## WHAT THE TASK REQUIRES
Give back every entry, exactly as written.

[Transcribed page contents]
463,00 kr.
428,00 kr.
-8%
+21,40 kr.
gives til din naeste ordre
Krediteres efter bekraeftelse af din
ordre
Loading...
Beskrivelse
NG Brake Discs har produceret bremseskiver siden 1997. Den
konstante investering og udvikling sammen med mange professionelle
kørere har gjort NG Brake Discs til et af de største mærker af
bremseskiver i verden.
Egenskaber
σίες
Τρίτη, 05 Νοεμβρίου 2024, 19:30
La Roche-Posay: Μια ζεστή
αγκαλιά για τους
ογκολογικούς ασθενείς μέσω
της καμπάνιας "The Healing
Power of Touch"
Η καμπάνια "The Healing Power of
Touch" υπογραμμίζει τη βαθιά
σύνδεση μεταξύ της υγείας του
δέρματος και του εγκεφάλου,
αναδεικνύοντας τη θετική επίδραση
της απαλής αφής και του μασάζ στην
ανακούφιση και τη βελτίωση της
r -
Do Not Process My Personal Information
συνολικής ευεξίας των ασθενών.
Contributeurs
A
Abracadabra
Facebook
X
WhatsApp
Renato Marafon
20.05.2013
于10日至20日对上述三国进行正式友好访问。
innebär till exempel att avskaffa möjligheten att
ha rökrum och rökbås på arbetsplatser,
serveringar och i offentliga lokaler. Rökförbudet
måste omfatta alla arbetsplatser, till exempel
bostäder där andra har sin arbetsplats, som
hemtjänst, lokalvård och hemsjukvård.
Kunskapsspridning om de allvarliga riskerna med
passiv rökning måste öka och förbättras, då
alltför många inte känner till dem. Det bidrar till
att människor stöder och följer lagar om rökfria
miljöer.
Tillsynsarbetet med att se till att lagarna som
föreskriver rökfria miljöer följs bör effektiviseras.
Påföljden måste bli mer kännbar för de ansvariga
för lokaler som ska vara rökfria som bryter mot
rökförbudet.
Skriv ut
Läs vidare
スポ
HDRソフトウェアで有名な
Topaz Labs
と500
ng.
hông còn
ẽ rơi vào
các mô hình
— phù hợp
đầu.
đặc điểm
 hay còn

## TASK OUTPUT
463,00 kr.
428,00 kr.
-8%
+21,40 kr.
gives til din naeste ordre
Krediteres efter bekraeftelse af din
ordre
Loading...
Beskrivelse
NG Brake Discs har produceret bremseskiver siden 1997. Den
konstante investering og udvikling sammen med mange professionelle
kørere har gjort NG Brake Discs til et af de største mærker af
bremseskiver i verden.
Egenskaber
σίες
Τρίτη, 05 Νοεμβρίου 2024, 19:30
La Roche-Posay: Μια ζεστή
αγκαλιά για τους
ογκολογικούς ασθενείς μέσω
της καμπάνιας "The Healing
Power of Touch"
Η καμπάνια "The Healing Power of
Touch" υπογραμμίζει τη βαθιά
σύνδεση μεταξύ της υγείας του
δέρματος και του εγκεφάλου,
αναδεικνύοντας τη θετική επίδραση
της απαλής αφής και του μασάζ στην
ανακούφιση και τη βελτίωση της
r -
Do Not Process My Personal Information
συνολικής ευεξίας των ασθενών.
Contributeurs
A
Abracadabra
Facebook
X
WhatsApp
Renato Marafon
20.05.2013
于10日至20日对上述三国进行正式友好访问。
innebär till exempel att avskaffa möjligheten att
ha rökrum och rökbås på arbetsplatser,
serveringar och i offentliga lokaler. Rökförbudet
måste omfatta alla arbetsplatser, till exempel
bostäder där andra har sin arbetsplats, som
hemtjänst, lokalvård och hemsjukvård.
Kunskapsspridning om de allvarliga riskerna med
passiv rökning måste öka och förbättras, då
alltför många inte känner till dem. Det bidrar till
att människor stöder och följer lagar om rökfria
miljöer.
Tillsynsarbetet med att se till att lagarna som
föreskriver rökfria miljöer följs bör effektiviseras.
Påföljden måste bli mer kännbar för de ansvariga
för lokaler som ska vara rökfria som bryter mot
rökförbudet.
Skriv ut
Läs vidare
スポ
HDRソフトウェアで有名な
Topaz Labs
と500
ng.
hông còn
ẽ rơi vào
các mô hình
— phù hợp
đầu.
đặc điểm
 hay còn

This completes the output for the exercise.